### Extracted page text data
________________________
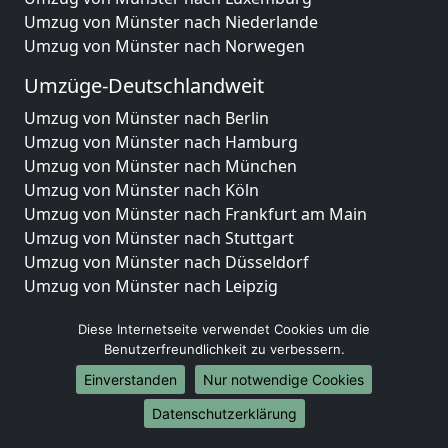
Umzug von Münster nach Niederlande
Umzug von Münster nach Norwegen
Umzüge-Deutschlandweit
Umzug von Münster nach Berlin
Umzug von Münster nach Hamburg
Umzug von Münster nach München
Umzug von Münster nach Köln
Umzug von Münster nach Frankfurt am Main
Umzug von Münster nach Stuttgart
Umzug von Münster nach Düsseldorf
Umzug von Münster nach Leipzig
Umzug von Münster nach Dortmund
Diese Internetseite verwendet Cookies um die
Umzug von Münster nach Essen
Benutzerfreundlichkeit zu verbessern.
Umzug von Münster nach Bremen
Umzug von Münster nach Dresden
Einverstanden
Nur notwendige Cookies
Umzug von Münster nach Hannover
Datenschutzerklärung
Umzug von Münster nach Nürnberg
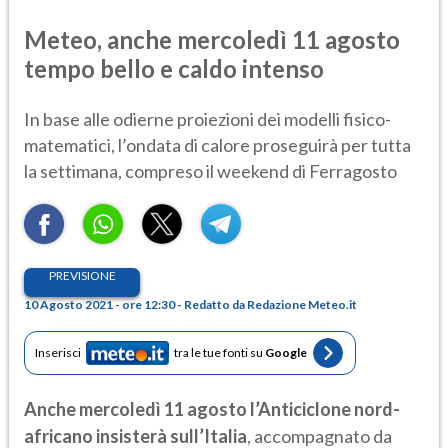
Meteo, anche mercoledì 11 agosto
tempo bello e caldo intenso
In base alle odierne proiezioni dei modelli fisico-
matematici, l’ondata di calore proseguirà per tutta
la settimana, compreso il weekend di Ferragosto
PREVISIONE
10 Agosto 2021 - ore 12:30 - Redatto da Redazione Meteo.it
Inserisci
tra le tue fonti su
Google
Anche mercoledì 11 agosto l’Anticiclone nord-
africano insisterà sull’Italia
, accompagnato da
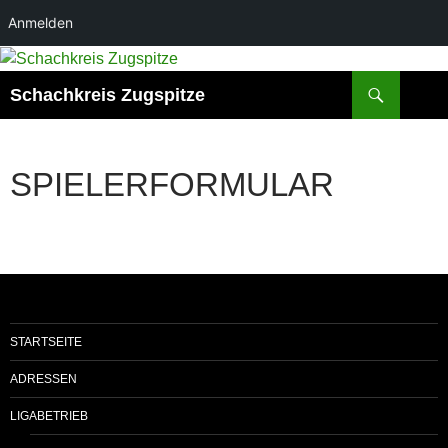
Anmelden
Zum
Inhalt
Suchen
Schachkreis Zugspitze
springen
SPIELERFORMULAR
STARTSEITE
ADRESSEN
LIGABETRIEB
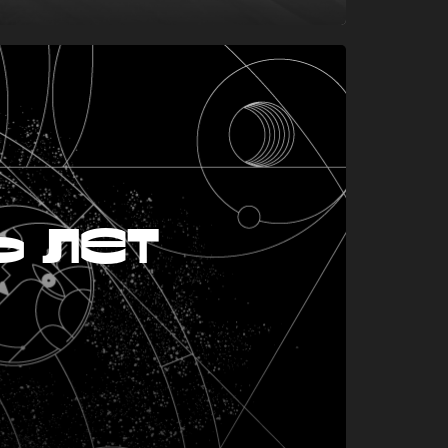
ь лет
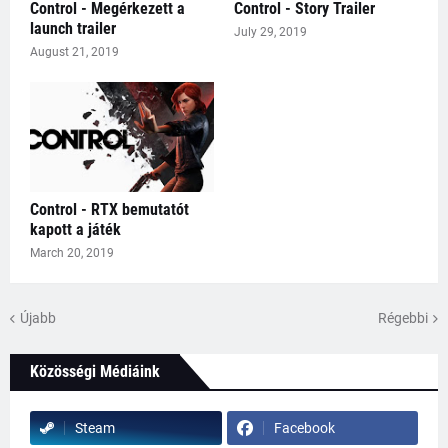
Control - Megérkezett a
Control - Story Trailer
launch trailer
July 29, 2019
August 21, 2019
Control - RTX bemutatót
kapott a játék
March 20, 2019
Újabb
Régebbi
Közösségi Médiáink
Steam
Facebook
________________________
### What is being asked
Extract every line above that contains the word "mercoledì".

### Task response
Meteo, anche mercoledì 11 agosto
Anche mercoledì 11 agosto l’Anticiclone nord-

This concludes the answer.